Anyway. My post was full of proposed mechanisms that are directional, towards trans athletes being worse than cis male athletes. The 'uncertainty' is about whether all those negative factors on trans women bring their performance down to match cis women, or not. Not uncertainty about whether their performance is moving away from teh cis male mean, or in which direction.

Is there a right to "win at sports" that you are defending? This doesn't really seem like the same level of importance as gay marriage. I was also never one to say that about gay marriage. My stance has been and still is that the state should never have been involved in approving marriages. The original purpose of that was to prevent mixed race couples.

You seem certain that trans people aren't winning a bunch in the female leagues, so can't they also just lose in the male leagues?

I'm just looking at history on these types of fights and saying 'lets hedge towards giving the people the rights they want so long as we don't see any clear harm in doing so'.

I'd say the harm is a lesser or possibly equivalent version of just eliminating women's leagues altogether. Depends on entry requirements. The most permissive entry requirements would be the same as just eliminating the women's leagues. Super super strict entry requirements would make the harm non-existent, but probably only at the point where they are banning most trans athletes anyways.

My post was full of proposed mechanisms that are directional, towards trans athletes being worse than cis male athletes.

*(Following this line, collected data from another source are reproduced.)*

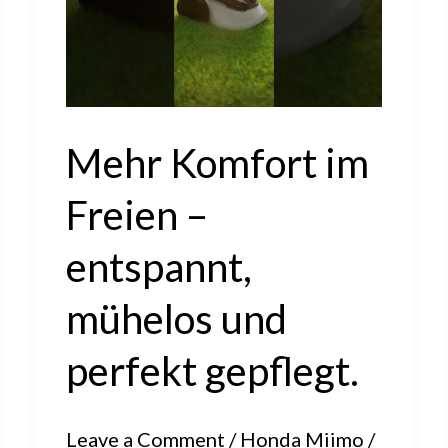
Mehr Komfort im
Freien –
entspannt,
mühelos und
perfekt gepflegt.
Leave a Comment
/
Honda Miimo
/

Yet you've also spent a bunch of time denying the existence of directional effects that point to trans athletes being better than female athletes. You accept directional evidence when it suits you and deny it when it suits you. This is isolated demands for rigor.

I could also make up directional effects for why trans athletes might be better than cis gendered male athletes. The experience of being trans might give them more grit, having a trans community could give them a better support structure than most individual male athletes, and the increased awareness of their bodies might make them better at body awareness sports. The magnitude of these directional effects is about as well studied as the directional effects you mentioned. And I could again follow your line of arguments and say that without the win/loss ratio study we can't possibly know how things actually shake out.